You know the darkest hour is always just before the dawn

For a guy like me who has always held a special place in my heart for David Crosby and the marvelous music he has made, it has been most gratifying to see the abundance of heartfelt tributes paid to him in traditional and social media in the days and weeks since his death on January 18th at age 81.

Let’s face facts. “Croz,” as he was known to his closest associates, could be a prickly guy, full of challenging opinions and harsh words for friends and foes alike, so it’s not hard to imagine that some of them, when told of his passing, might have privately thought “good riddance.”

And there’s no denying that, thanks to a harrowing descent into full-blown drug addiction in the ’70s and ’80s that culminated in convictions and jail time, he became something of a poster boy for the risks of excessive behavior.

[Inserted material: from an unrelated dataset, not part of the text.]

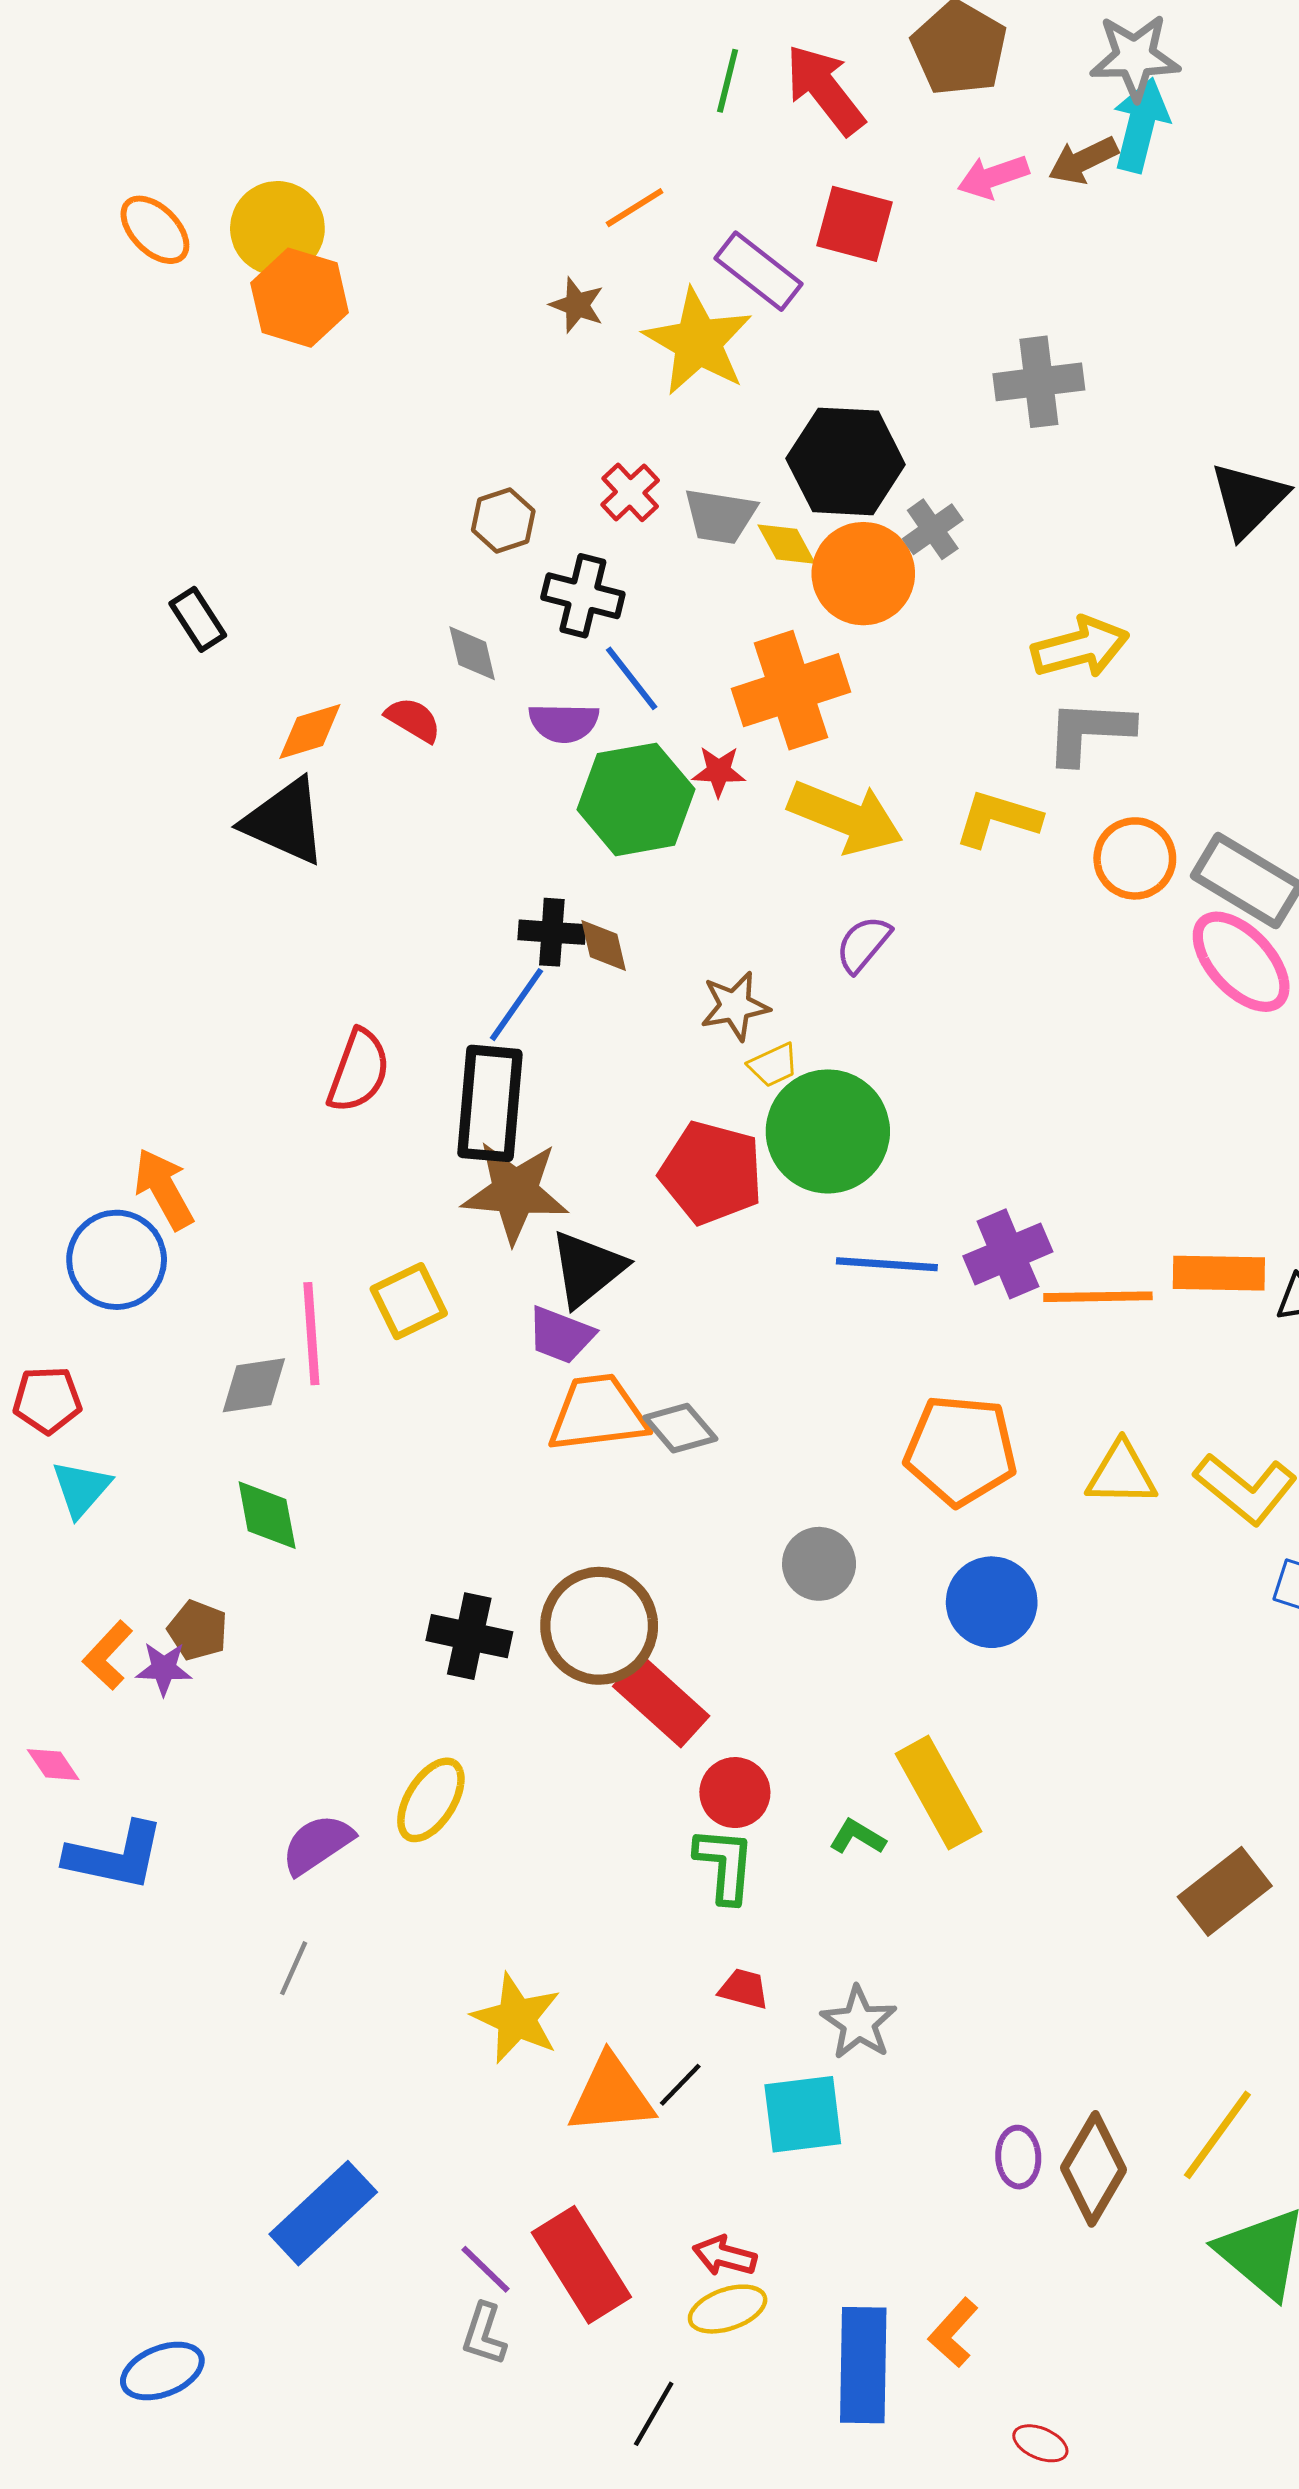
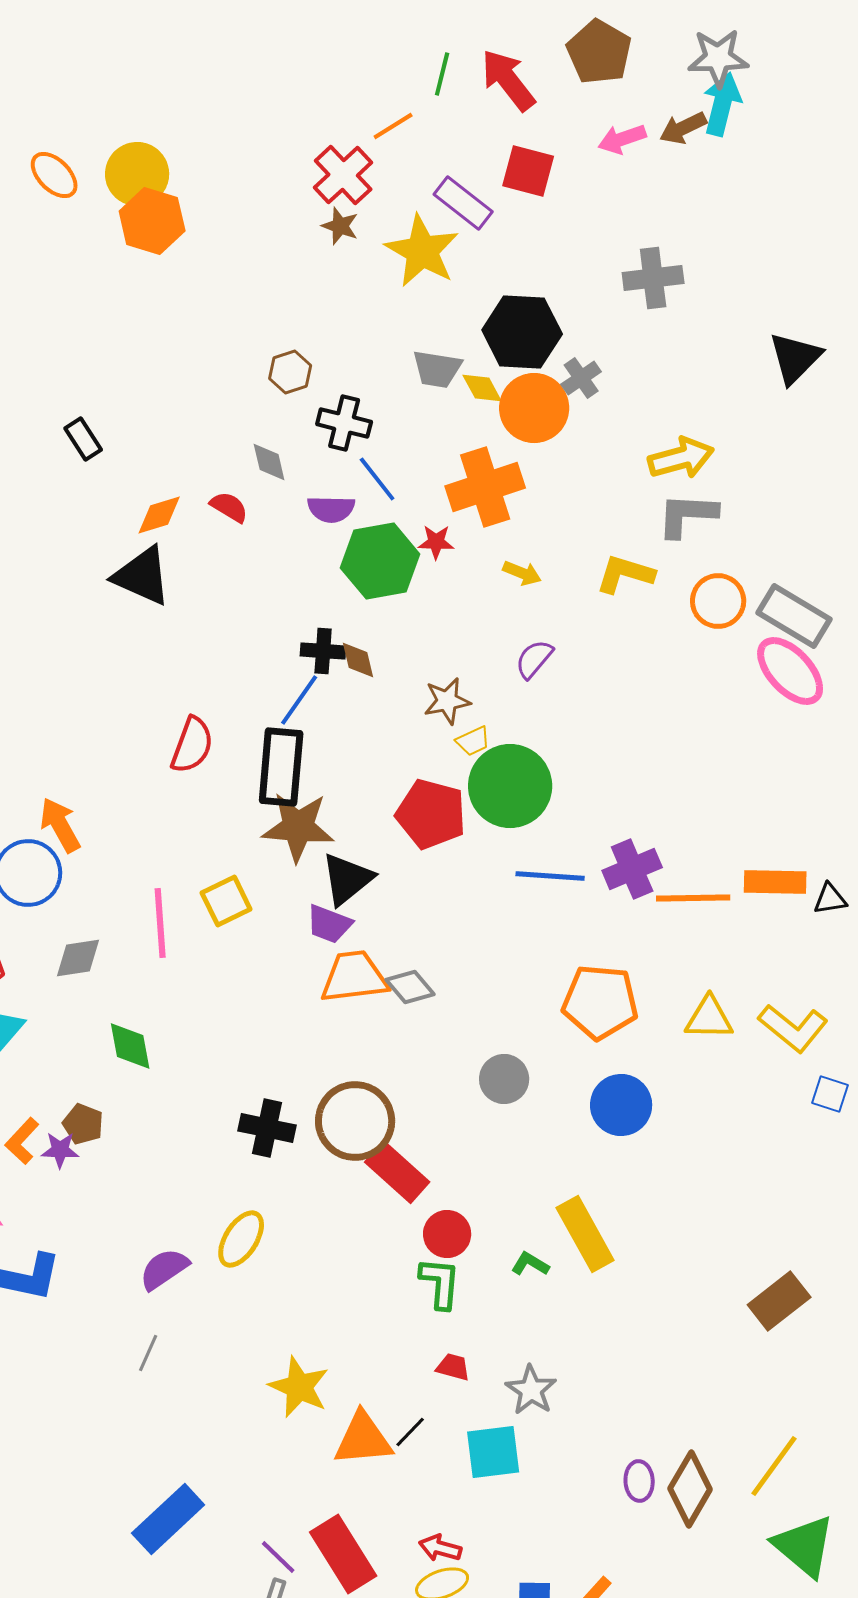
orange line: (635, 208) -> (393, 126), moved
red cross: (630, 492) -> (343, 175), moved, size x1.5
yellow arrow: (846, 817) -> (522, 573), size x0.5
gray diamond: (254, 1385) -> (78, 958), moved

But I’m willing to overlook all of that, because David Crosby has written, sung and played on some of my very favorite songs of the past 60 years — songs that have comforted me, exhilarated me and generally accompanied me on life’s ups and downs, and I’m eternally grateful to him for it.

He was a study in contradiction. He wrote gentle, ethereal music, but he was cantankerous and blunt. He was an extraordinary singer and arranger of layered harmonies, but he was inexorably drawn to hard drugs that put him in prison and almost killed him in the 1980s. He was outspoken and defiant about social issues but also wrote serene, mystical lyrics about love and karma. He was a fun-loving guy with a twinkle in his eye, but he was notoriously difficult to work with. As his longtime musical compatriot Stephen Stills put it, “He was both a genius and an asshole.”

Crosby, Stills and Nash at Big Sur Festival, 1969

As far as I’m concerned, Crosby earned his place in the annals of rock music based on his contributions to two titanic albums: “Crosby, Stills and Nash” (1969) and CSNY’s “Deja Vu” (1970). The lovely “Guinnevere,” the haunting “Long Time Gone,” the apocalyptic “Wooden Ships,” the angry “Almost Cut My Hair” and the magical “Deja Vu” have been hugely influential and impactful in my own musical development, and I never tire of hearing them.

There are so many others — tracks he recorded as a member of The Byrds, on seven solo albums, on a handful of duo LPs with Graham Nash, and on reunion albums with CSN and CSNY. Taken as a whole, which I invite you to do with my Crosby playlist on Spotify at the end of this essay, Crosby’s recorded legacy ranks right up there with the best of the singer-songwriters who came of age in the ’60s and ’70s and beyond.

He has been rightfully praised as one of the very best harmony singers and vocal arrangers in rock music history. He had an uncanny ability to move between the harmonic lines of his various singing partners, crafting unusually creative vocal parts that added uncommon warmth and depth to the songs to which he contributed. As an amateur singer myself, I love to sing along to the harmony parts of great old songs, but if I try to find and stick to Crosby’s parts on the CSN numbers, I fail every time. They’re so densely layered and almost hidden in the mix.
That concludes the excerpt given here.